▶ **INSTRUCTIONS TO FOLLOW**
Could you reproduce the entries exactly, omitting every picture?

▶ **Page-level text extractions**
[Start of section]

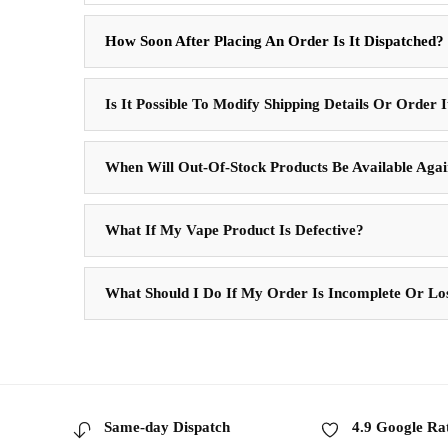
How Soon After Placing An Order Is It Dispatched?
Is It Possible To Modify Shipping Details Or Order 
When Will Out-Of-Stock Products Be Available Aga
What If My Vape Product Is Defective?
What Should I Do If My Order Is Incomplete Or Lo
Same-day Dispatch
4.9 Google Ra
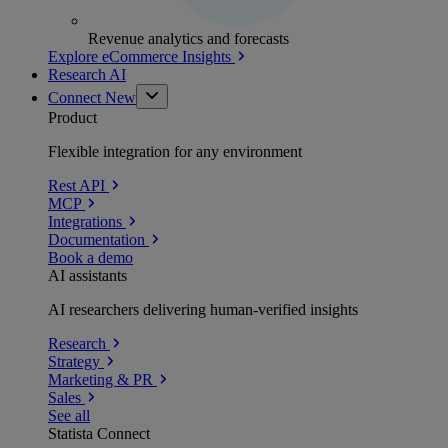
Revenue analytics and forecasts
Explore eCommerce Insights
Research AI
Connect
New
Product
Flexible integration for any environment
Rest API
MCP
Integrations
Documentation
Book a demo
AI assistants
AI researchers delivering human-verified insights
Research
Strategy
Marketing & PR
Sales
See all
Statista Connect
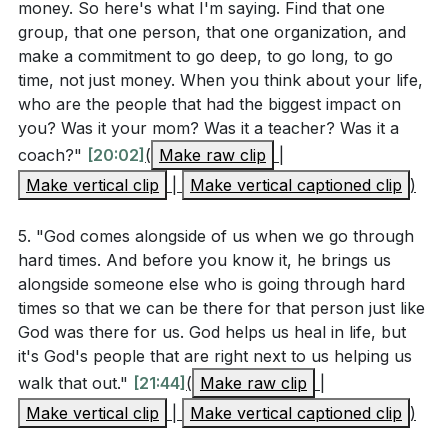
unique support and hope to those facing similar
money. So here's what I'm saying. Find that one
personal stories of long-term ministry. How can
group, that one person, that one organization, and
challenges.
these examples inspire you to take action in your
make a commitment to go deep, to go long, to go
own life?
[20:02]
time, not just money. When you think about your life,
###
[17:09]
who are the people that had the biggest impact on
you? Was it your mom? Was it a teacher? Was it a
Youtube Chapters
coach?"
[20:02]
(
Make raw clip
|
[00:00]
- Welcome
Make vertical clip
|
Make vertical captioned clip
)
[07:11]
- Mother's Day Acknowledgment
[09:27]
- Introduction to Mission Projects
5. "God comes alongside of us when we go through
hard times. And before you know it, he brings us
[10:02]
- Reflecting on Global and Local Crises
alongside someone else who is going through hard
[13:11]
- Scripture Reading and Sermon Theme
times so that we can be there for that person just like
[15:04]
- Doing for One
God was there for us. God helps us heal in life, but
[17:48]
- Going Deep, Not Wide
it's God's people that are right next to us helping us
[18:55]
- Commitment to Long-Term Impact
walk that out."
[21:44]
(
Make raw clip
|
[20:02]
- Importance of Time Investment
Make vertical clip
|
Make vertical captioned clip
)
[21:44]
- Personal Experience and Ministry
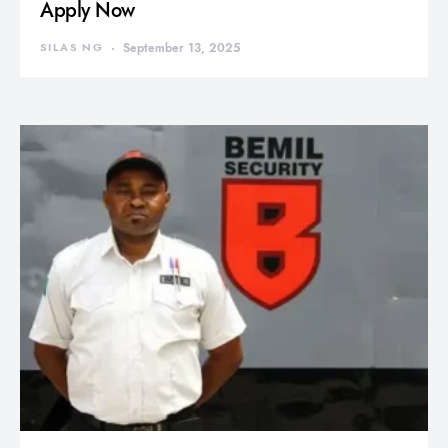
Apply Now
SILAS NG
September 13, 2025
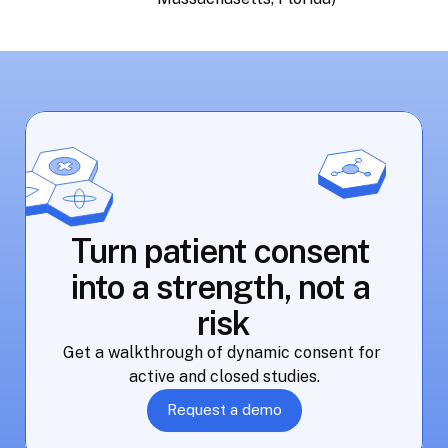
Turn patient consent 
into a strength, not a 
risk
Get a walkthrough of dynamic consent for 
active and closed studies.
Request a demo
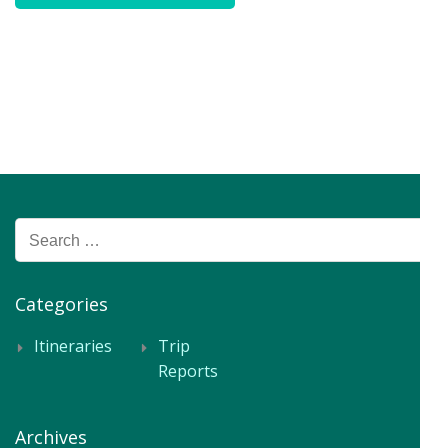
Search
for:
Categories
Itineraries
Trip
Reports
Archives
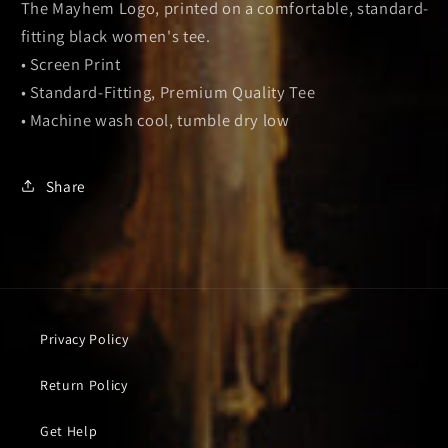
The Mayhem Logo, printed on a comfortable, standard-
fitting black women's tee.
• Screen Print
• Standard-Fitting, Premium Quality Tee
• Machine wash cool, tumble dry low
Share
Privacy Policy
Return Policy
Get Help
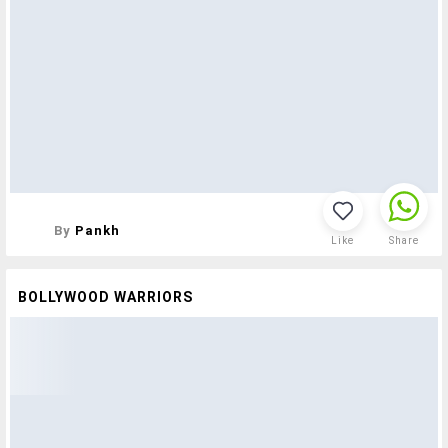
By
Pankh
Like
Share
BOLLYWOOD WARRIORS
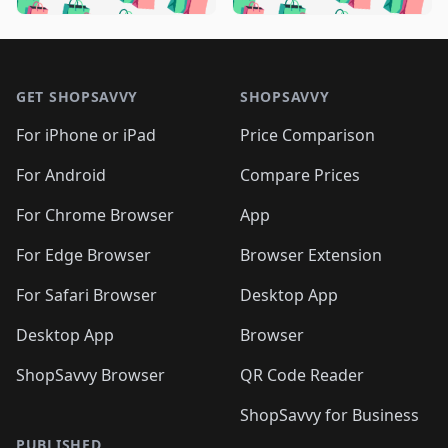
🛍️

🛍️
🛍️
🛍️
🛍️
🛍️
🛍️
🛍️
🛍️
🛍️
🛍️
🛍️
🛍️

🛍️
🛍️
🛍️
🛍️
🛍️
Footer 1
🛍️
🛍️
🛍️
🛍️
🛍️
🛍️
🛍️
🛍
🛍️
🛍️
🛍️
🛍️
🛍️
🛍️
GET SHOPSAVVY
SHOPSAVVY
🛍️
🛍️
🛍️
🛍️
🛍️
🛍️
🛍
️
🛍️
🛍️
🛍️
🛍️
For iPhone or iPad
Price Comparison
🛍️
🛍️
🛍️
🛍️
🛍️
🛍️
🛍️
🛍️
️
🛍️
🛍️
For Android
Compare Prices
🛍️
🛍️
🛍️
🛍️
🛍️
🛍️
🛍️
🛍️
🛍️
🛍️
️
🛍️
For Chrome Browser
App
🛍️
🛍️
🛍️
🛍️
🛍️
🛍️
🛍️
🛍️
🛍️
🛍️
For Edge Browser
Browser Extension
🛍️

🛍️
For Safari Browser
Desktop App
Desktop App
Browser
ShopSavvy Browser
QR Code Reader
ShopSavvy for Business
PUBLISHED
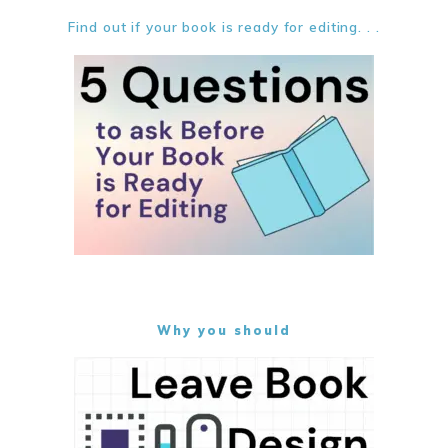
Find out if your book is ready for editing. . .
Why you should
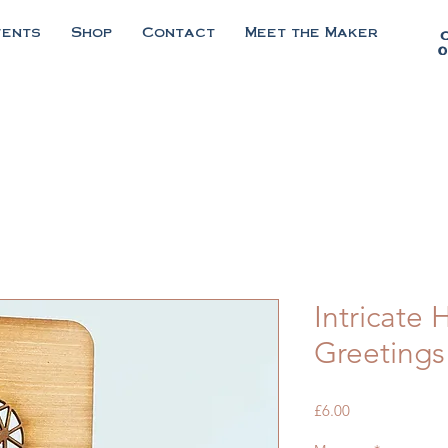
vents
Shop
Contact
Meet the Maker
0
Intricate
Greetings
Price
£6.00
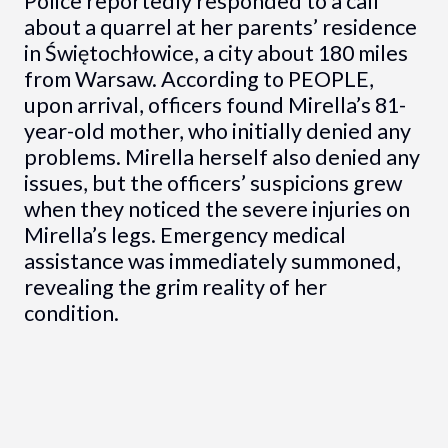
Police reportedly responded to a call
about a quarrel at her parents’ residence
in Świętochłowice, a city about 180 miles
from Warsaw. According to PEOPLE,
upon arrival, officers found Mirella’s 81-
year-old mother, who initially denied any
problems. Mirella herself also denied any
issues, but the officers’ suspicions grew
when they noticed the severe injuries on
Mirella’s legs. Emergency medical
assistance was immediately summoned,
revealing the grim reality of her
condition.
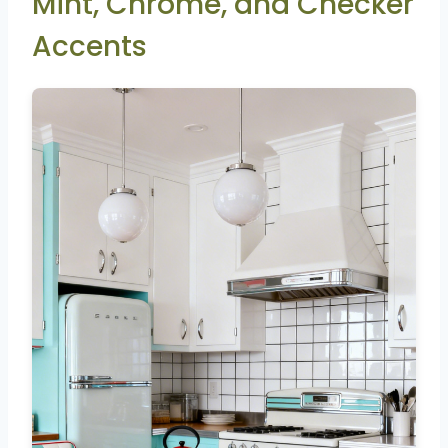
Mint, Chrome, and Checker
Accents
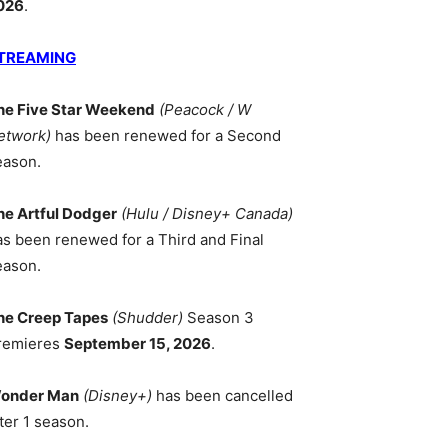
026
.
TREAMING
he Five Star Weekend
(Peacock / W
etwork)
has been renewed for a Second
eason.
he Artful Dodger
(Hulu / Disney+ Canada)
as been renewed for a Third and Final
eason.
he Creep Tapes
(Shudder)
Season 3
remieres
September 15, 2026
.
onder Man
(Disney+)
has been cancelled
ter 1 season.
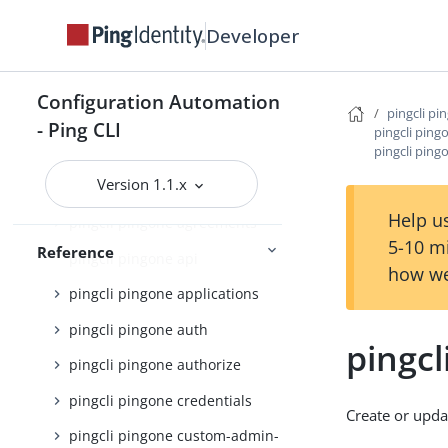
pingcli init
Developer
pingcli mfa
pingcli pingfederate
Configuration Automation
pingcli pi
- Ping CLI
pingcli pingone
pingcli pin
pingcli pin
pingcli pingone active-identity-
Version 1.1.x
counts
Help us
pingcli pingone agreements
5-10 m
Reference
pingcli pingone api
how we
pingcli pingone applications
pingcli pingone auth
pingc
pingcli pingone authorize
pingcli pingone credentials
Create or upd
pingcli pingone custom-admin-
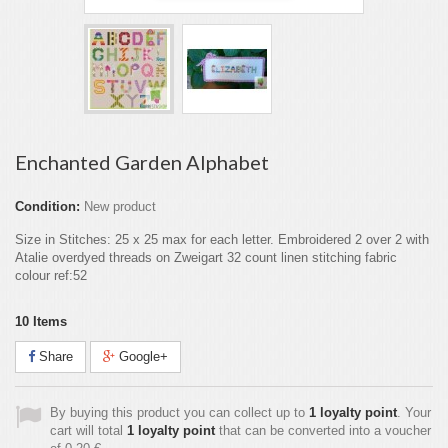
Enchanted Garden Alphabet
Condition:
New product
Size in Stitches: 25 x 25 max for each letter. Embroidered 2 over 2 with
Atalie overdyed threads on Zweigart 32 count linen stitching fabric
colour ref:52
10
Items
Share
Google+
By buying this product you can collect up to
1
loyalty point
. Your
cart will total
1
loyalty point
that can be converted into a voucher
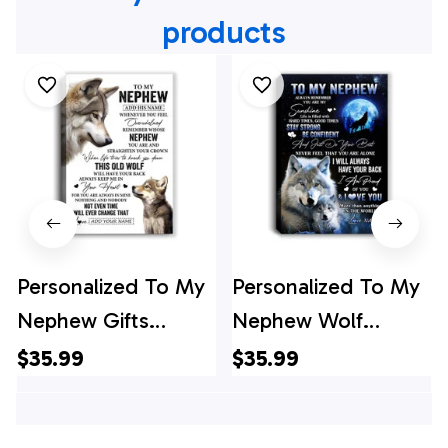
products
Personalized To My
Personalized To My
Nephew Gifts
Nephew Wolf
Canvas From Aunt
Canvas From Aunt
$35.99
$35.99
Uncle Auntie
Auntie Uncle Always
Whenever Wolf
Remember Nephew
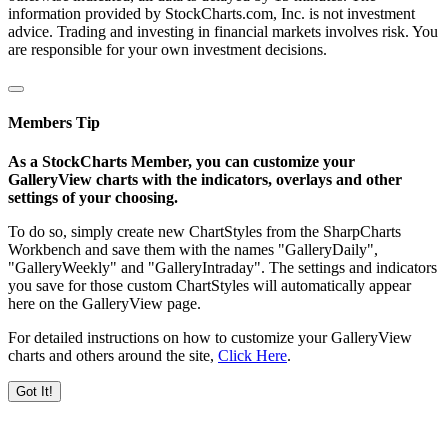
information provided by StockCharts.com, Inc. is not investment
advice. Trading and investing in financial markets involves risk. You
are responsible for your own investment decisions.
Members Tip
As a StockCharts Member, you can customize your
GalleryView charts with the indicators, overlays and other
settings of your choosing.
To do so, simply create new ChartStyles from the SharpCharts
Workbench and save them with the names "GalleryDaily",
"GalleryWeekly" and "GalleryIntraday". The settings and indicators
you save for those custom ChartStyles will automatically appear
here on the GalleryView page.
For detailed instructions on how to customize your GalleryView
charts and others around the site,
Click Here
.
Got It!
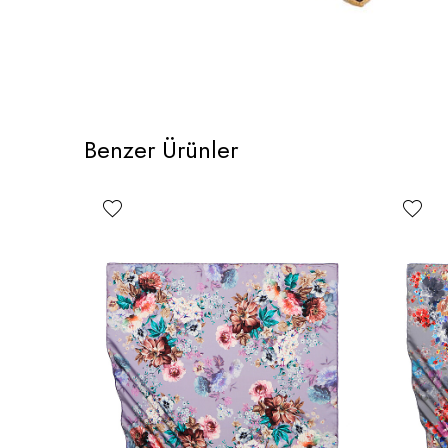
Benzer Ürünler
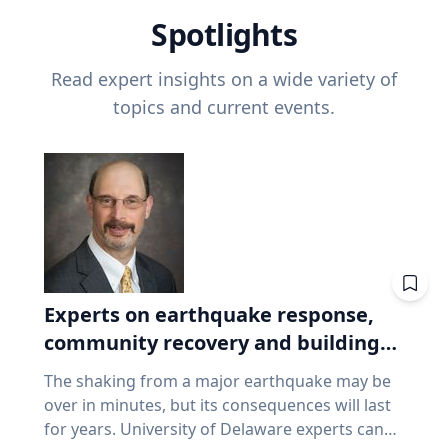
Spotlights
Read expert insights on a wide variety of
topics and current events.
Experts on earthquake response,
community recovery and building
safety
The shaking from a major earthquake may be
over in minutes, but its consequences will last
for years. University of Delaware experts can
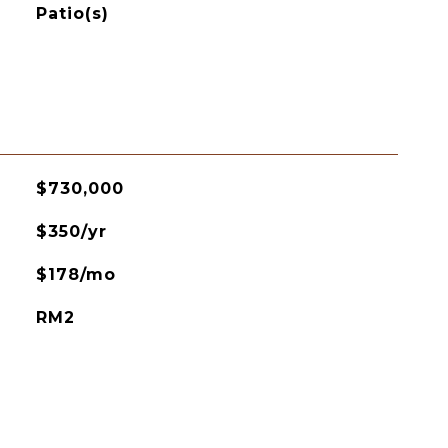
Patio(s)
$730,000
$350/yr
$178/mo
RM2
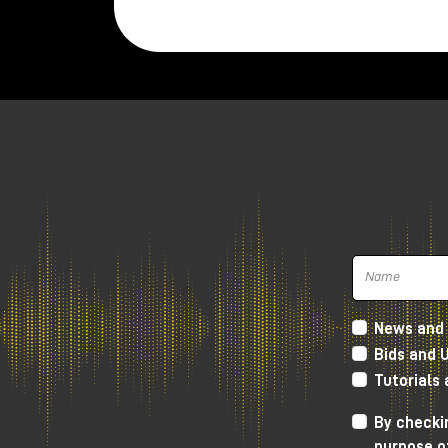
Twenties.
The microphone is very compact and w
weighs
520 gr.
It is hand assembled in Madrid, while th
polar figure.
Inside, in the small space that the New
responsible for signal amplification with 
The key feature of the New Twenties i
recordings, but without covering the clar
The sound we get is definitely very
soft
Lundahl transformer, which gives more
h
News and 
frequencies and going down towards th
Bids and 
soft, but without distorting the canons 
Tutorials
As always, I invite you to watch the YouT
By checkin
you to visit the Milk Audio Store in pers
purpose o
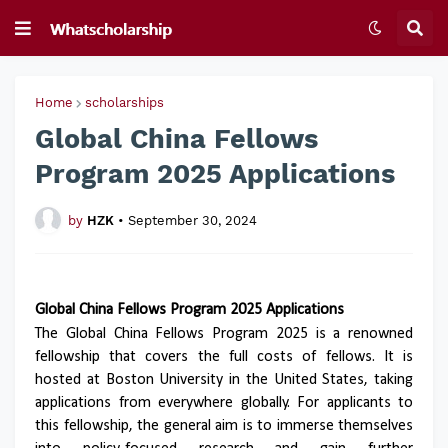
Home
scholarships
Global China Fellows
Program 2025 Applications
by
HZK
•
September 30, 2024
Global China Fellows Program 2025 Applications
The Global China Fellows Program 2025 is a renowned
fellowship that covers the full costs of fellows. It is
hosted at Boston University in the United States, taking
applications from everywhere globally. For applicants to
this fellowship, the general aim is to immerse themselves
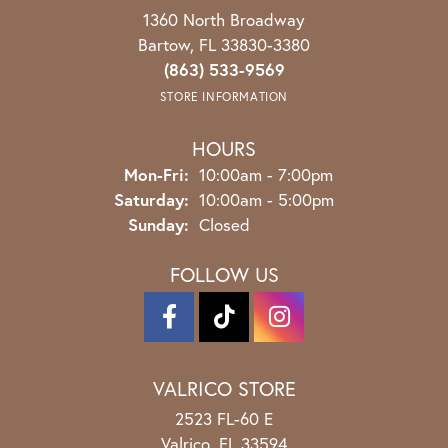
1360 North Broadway
Bartow, FL 33830-3380
(863) 533-9569
STORE INFORMATION
HOURS
Monday - Friday:
Mon-Fri:
10:00am - 7:00pm
Saturday:
10:00am - 5:00pm
Sunday:
Closed
FOLLOW US
VALRICO STORE
2523 FL-60 E
Valrico, FL 33594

[End of section]

▶ **EXERCISE RESULT**
How Soon After Placing An Order Is It Dispatched?
Is It Possible To Modify Shipping Details Or Order 
When Will Out-Of-Stock Products Be Available Aga
What If My Vape Product Is Defective?
What Should I Do If My Order Is Incomplete Or Lo
Same-day Dispatch
4.9 Google Ra
Revenue analytics and forecasts
Explore eCommerce Insights
Research AI
Connect
New
Product
Flexible integration for any environment
Rest API
MCP
Integrations
Documentation
Book a demo
AI assistants
AI researchers delivering human-verified insights
Research
Strategy
Marketing & PR
Sales
See all
Statista Connect
unique support and hope to those facing similar
money. So here's what I'm saying. Find that one
personal stories of long-term ministry. How can
group, that one person, that one organization, and
challenges.
these examples inspire you to take action in your
make a commitment to go deep, to go long, to go
own life?
[20:02]
time, not just money. When you think about your life,
###
[17:09]
who are the people that had the biggest impact on
you? Was it your mom? Was it a teacher? Was it a
Youtube Chapters
coach?"
[20:02]
(
Make raw clip
|
[00:00]
- Welcome
Make vertical clip
|
Make vertical captioned clip
)
[07:11]
- Mother's Day Acknowledgment
[09:27]
- Introduction to Mission Projects
5. "God comes alongside of us when we go through
hard times. And before you know it, he brings us
[10:02]
- Reflecting on Global and Local Crises
alongside someone else who is going through hard
[13:11]
- Scripture Reading and Sermon Theme
times so that we can be there for that person just like
[15:04]
- Doing for One
God was there for us. God helps us heal in life, but
[17:48]
- Going Deep, Not Wide
it's God's people that are right next to us helping us
[18:55]
- Commitment to Long-Term Impact
walk that out."
[21:44]
(
Make raw clip
|
[20:02]
- Importance of Time Investment
Make vertical clip
|
Make vertical captioned clip
)
[21:44]
- Personal Experience and Ministry
Apply Now
SILAS NG
September 13, 2025
Turn patient consent 
into a strength, not a 
risk
Get a walkthrough of dynamic consent for 
active and closed studies.
Request a demo
Search
for:
Categories
Itineraries
Trip
Reports
Archives
The Mayhem Logo, printed on a comfortable, standard-
fitting black women's tee.
• Screen Print
• Standard-Fitting, Premium Quality Tee
• Machine wash cool, tumble dry low
Share
Privacy Policy
Return Policy
Get Help
By
Pankh
Like
Share
BOLLYWOOD WARRIORS
🛍️

🛍️
🛍️
🛍️
🛍️
🛍️
🛍️
🛍️
🛍️
🛍️
🛍️
🛍️
🛍️

🛍️
🛍️
🛍️
🛍️
🛍️
Footer 1
🛍️
🛍️
🛍️
🛍️
🛍️
🛍️
🛍️
🛍
🛍️
🛍️
🛍️
🛍️
🛍️
🛍️
GET SHOPSAVVY
SHOPSAVVY
🛍️
🛍️
🛍️
🛍️
🛍️
🛍️
🛍
️
🛍️
🛍️
🛍️
🛍️
For iPhone or iPad
Price Comparison
🛍️
🛍️
🛍️
🛍️
🛍️
🛍️
🛍️
🛍️
️
🛍️
🛍️
For Android
Compare Prices
🛍️
🛍️
🛍️
🛍️
🛍️
🛍️
🛍️
🛍️
🛍️
🛍️
️
🛍️
For Chrome Browser
App
🛍️
🛍️
🛍️
🛍️
🛍️
🛍️
🛍️
🛍️
🛍️
🛍️
For Edge Browser
Browser Extension
🛍️

🛍️
For Safari Browser
Desktop App
Desktop App
Browser
ShopSavvy Browser
QR Code Reader
ShopSavvy for Business
PUBLISHED
Find out if your book is ready for editing. . .
Why you should
vents
Shop
Contact
Meet the Maker
0
Intricate
Greetings
Price
£6.00
Police reportedly responded to a call
about a quarrel at her parents’ residence
in Świętochłowice, a city about 180 miles
from Warsaw. According to PEOPLE,
upon arrival, officers found Mirella’s 81-
year-old mother, who initially denied any
problems. Mirella herself also denied any
issues, but the officers’ suspicions grew
when they noticed the severe injuries on
Mirella’s legs. Emergency medical
assistance was immediately summoned,
revealing the grim reality of her
condition.
Mint, Chrome, and Checker
Accents
026
.
TREAMING
he Five Star Weekend
(Peacock / W
etwork)
has been renewed for a Second
eason.
he Artful Dodger
(Hulu / Disney+ Canada)
as been renewed for a Third and Final
eason.
he Creep Tapes
(Shudder)
Season 3
remieres
September 15, 2026
.
onder Man
(Disney+)
has been cancelled
ter 1 season.
pingcli init
Developer
pingcli mfa
pingcli pingfederate
Configuration Automation
pingcli pi
- Ping CLI
pingcli pingone
pingcli pin
pingcli pin
pingcli pingone active-identity-
Version 1.1.x
counts
Help us
pingcli pingone agreements
5-10 m
Reference
pingcli pingone api
how we
pingcli pingone applications
pingcli pingone auth
pingc
pingcli pingone authorize
pingcli pingone credentials
Create or upd
pingcli pingone custom-admin-
Enchanted Garden Alphabet
Condition:
New product
Size in Stitches: 25 x 25 max for each letter. Embroidered 2 over 2 with
Atalie overdyed threads on Zweigart 32 count linen stitching fabric
colour ref:52
10
Items
Share
Google+
By buying this product you can collect up to
1
loyalty point
. Your
cart will total
1
loyalty point
that can be converted into a voucher
products
Personalized To My
Personalized To My
Nephew Gifts
Nephew Wolf
Canvas From Aunt
Canvas From Aunt
$35.99
$35.99
Uncle Auntie
Auntie Uncle Always
Whenever Wolf
Remember Nephew
information provided by StockCharts.com, Inc. is not investment
advice. Trading and investing in financial markets involves risk. You
are responsible for your own investment decisions.
Members Tip
As a StockCharts Member, you can customize your
GalleryView charts with the indicators, overlays and other
settings of your choosing.
To do so, simply create new ChartStyles from the SharpCharts
Workbench and save them with the names "GalleryDaily",
"GalleryWeekly" and "GalleryIntraday". The settings and indicators
you save for those custom ChartStyles will automatically appear
here on the GalleryView page.
For detailed instructions on how to customize your GalleryView
charts and others around the site,
Click Here
.
Got It!
Benzer Ürünler
Spotlights
Read expert insights on a wide variety of
topics and current events.
Experts on earthquake response,
community recovery and building
safety
The shaking from a major earthquake may be
over in minutes, but its consequences will last
for years. University of Delaware experts can
Patio(s)
$730,000
$350/yr
$178/mo
RM2
Twenties.
The microphone is very compact and w
weighs
520 gr.
It is hand assembled in Madrid, while th
polar figure.
Inside, in the small space that the New
responsible for signal amplification with 
The key feature of the New Twenties i
recordings, but without covering the clar
The sound we get is definitely very
soft
Lundahl transformer, which gives more
h
News and 
frequencies and going down towards th
Bids and 
soft, but without distorting the canons 
Tutorials
As always, I invite you to watch the YouT
By checkin
you to visit the Milk Audio Store in pers
purpose o
Home
scholarships
Global China Fellows
Program 2025 Applications
by
HZK
•
September 30, 2024
Global China Fellows Program 2025 Applications
The Global China Fellows Program 2025 is a renowned
fellowship that covers the full costs of fellows. It is
hosted at Boston University in the United States, taking
applications from everywhere globally. For applicants to
this fellowship, the general aim is to immerse themselves
1360 North Broadway
Bartow, FL 33830-3380
(863) 533-9569
STORE INFORMATION
HOURS
Monday - Friday:
Mon-Fri:
10:00am - 7:00pm
Saturday:
10:00am - 5:00pm
Sunday:
Closed
FOLLOW US
VALRICO STORE
2523 FL-60 E
Valrico, FL 33594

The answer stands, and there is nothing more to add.